En revanche, si cette transmission ne fonctionne pas, mieux vaut arrêter tout de suite : "C’est comme une greffe. Quand elle fonctionne, l’enfant s’approprie l'activité des parents, mais quand elle ne prend pas, s’acharner va être néfaste pour lui". De même, ne pas fixer d'objectif pour son enfant est contre-productif : "Si on est trop en attente de ses initiatives spontanées, il ne se passe rien. C’est toute la question de la contrainte et de la liberté. Il faut qu’il y ait une juste mesure  : si on ne contraint pas l’enfant, on risque de ne pas développer ses possibilités, et toute discipline nécessite de la contrainte."

L’activité n’est pas réellement la question clé, c’est ce qu’elle va provoquer dans la vie de l’enfant- Nicolas Georgieff, pédopsychiatre

Quel conseil, alors, prodiguer aux parents encore hésitants en ce début de rentrée ? "Il faut garder en tête que l’enfant va naturellement se saisir de l'activité qui lui convient. Mais c’est difficile pour certains parents de comprendre cette vérité : dans le fond, l’enfant reste différent de ses parents, autonome, parfois secret. Il faut alors questionner son enfant, paraître le plus ouvert possible, en gardant en tête que plus on propose des activités, moins on contraint. Plus on lui laisse une possibilité de choisir, mieux c’est". Mais, poursuit le pédopsychiatre, "au-delà de tout, il ne faut pas oublier que le plus important n’est pas tant la qualité du sport que tout ce qui va se passer autour. Dans le langage psy, on appelle cela une 'médiation'. Soit une activité-prétexte pour sortir de la maison, prendre l’air, rencontrer d’autres enfants, des adultes... Autrement dit, l’activité n’est pas réellement la question clé, ce qui compte, c’est ce qu’elle va provoquer dans la vie de l’enfant. Des moniteurs, des éducateurs peuvent avoir un réel talent et transmettre beaucoup aux enfants, bien au-delà de l’activité qui n’est que médiation."

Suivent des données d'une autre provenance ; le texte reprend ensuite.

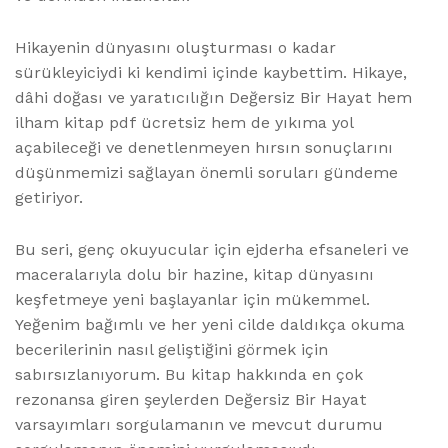
Hikayenin dünyasını oluşturması o kadar
sürükleyiciydi ki kendimi içinde kaybettim. Hikaye,
dâhi doğası ve yaratıcılığın Değersiz Bir Hayat hem
ilham kitap pdf ücretsiz hem de yıkıma yol
açabileceği ve denetlenmeyen hırsın sonuçlarını
düşünmemizi sağlayan önemli soruları gündeme
getiriyor.
Bu seri, genç okuyucular için ejderha efsaneleri ve
maceralarıyla dolu bir hazine, kitap dünyasını
keşfetmeye yeni başlayanlar için mükemmel.
Yeğenim bağımlı ve her yeni cilde daldıkça okuma
becerilerinin nasıl geliştiğini görmek için
sabırsızlanıyorum. Bu kitap hakkında en çok
rezonansa giren şeylerden Değersiz Bir Hayat
varsayımları sorgulamanın ve mevcut durumu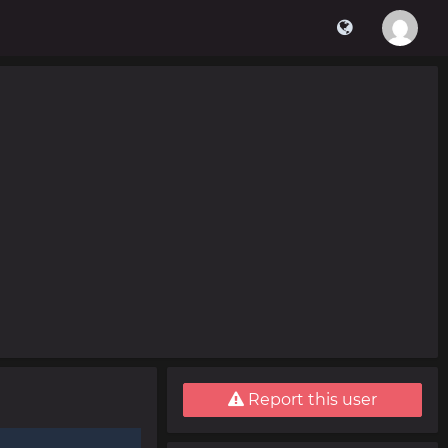
Report this user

Et quid d’un Billy Elliott, ce film de Stephen Daldry narrant l’histoire de ce garçon de onze ans en 1984, habitant une ville minière du comté de Durham, qui préfère se consacrer à la danse plutôt qu'à la boxe, en secret de son père, et qui finit danseur renommé ? "C'est un cas aussi rare que passionnant. L’enfant qui développe une passion, choisie très loin du milieu familial ou parental, se révèle souvent un surdoué, un HP (un enfant à haut potentiel) dont on sait qu’il va aller loin. Il fera son chemin tout seul, voire même contre la volonté parentale, souvent pour s’émanciper d’un milieu offrant peu de possibilités. C’est la volonté de l’enfant depuis tout petit, loin de l’impulsion des parents qui, le plus souvent, finissent par le suivre, l'encourager." Le pédopsychiatre prend l'exemple du footballeur Lionel Messi, "qui utilise le ballon comme un peintre son pinceau. Son art fut un tel émerveillement pour ses parents qu'ils l'ont suivi, soutenu, encouragé dans sa voie. Quand un enfant a un talent, force est de constater que cela se voit. Encore faut-il, pour le parent, admettre que les enfants ne sont pas tous des Mozart en puissance."